The Group utilises a 52 week retail calendar year for financial reporting purposes, which ended on 30 June 2019. The prior year was a 52 week retail calendar ended on 1 July 2018.
Dusk Retail Group Holdings Pty Limited is a for-profit company limited by shares incorporated in Australia. Dusk Retail Group Holdings Pty Limited is controlled by a number of investors managed by Catalyst Investment Managers Pty Limited.
The registered office and principal place of business of the Company is Building 1, Level 3, 75 O'Riordan Street, Alexandria, NSW 2015.
Further information on the nature of the operations and principal activity of the Group is described in the directors' report.
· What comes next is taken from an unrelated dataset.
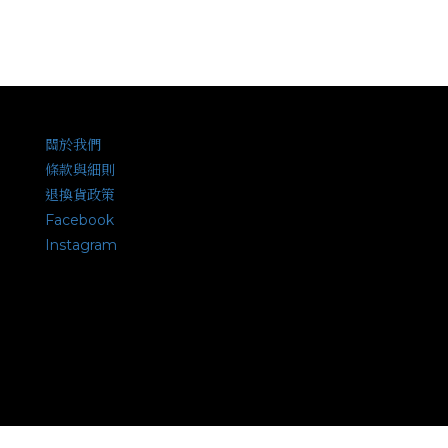
關於我們
條款與細則
退換貨政策
Facebook
Instagram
Information on the Group's structure is provided in Note 16. Information on other related party relationships of the Group is provided in Note 15.
2. Significant accounting policies
2.1 Basis of preparation
The financial report is a general purpose financial report, which has been prepared in accordance with the requirements of the Corporations Act 2001 , Australian Accounting Standards and other authoritative pronouncements of the Australian Accounting Standards Board.
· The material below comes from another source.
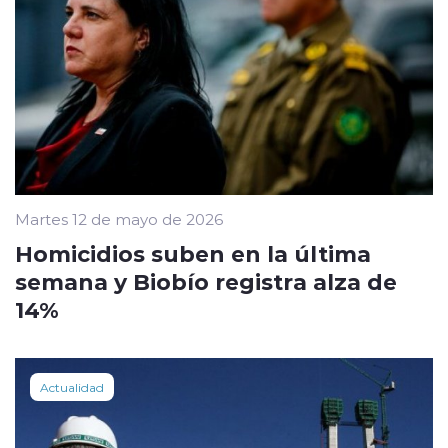
Martes 12 de mayo de 2026
Homicidios suben en la última
semana y Biobío registra alza de
14%
Actualidad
The financial report has been prepared on a historical cost basis.
The financial report is presented in Australian dollars and all values are rounded to the nearest thousand ($000), except when otherwise indicated under the option available to the Company under ASIC Corporations (Rounding in Financial/Directors' Reports) Instrument 2016/191 . The Company is an entity to which this legislative instrument applies.
For the 52 weeks ended 1 July 2018, the Group prepared its consolidated financial statements in accordance with the Australian Accounting Standards - Reduced Disclosure Requirements (AASB - RDRs). These financial statements for the 52 weeks ended 30 June 2019 are the first general purpose financial statements that the Group has prepared in accordance with the recognition and measurement principles of all applicable Australian Accounting Standards and Interpretations issued by the Australian Accounting Standards Board, which has resulted in the exclusions/inclusions of certain disclosures. There were no other impacts on the current year or prior year financial statements.
2.2 Compliance with International Financial Reporting Standards (IFRS)
The financial report complies with International Financial Reporting Standards (IFRS) as issued by the International Accounting Standards Board.
2.3 Changes in accounting policies, disclosures, standards and interpretations
AASB 1 First-time Adoption of Australian Accounting Standards
In preparing the consolidated financial statements for the 52 weeks ended 30 June 2019, the Group applied AASB 1 First-time Adoption of Australian Accounting Standards ("AASB 1") which is the Australian equivalent of IFRS 1 First-time adoption of International Financial Reporting Standards ("IFRS 1").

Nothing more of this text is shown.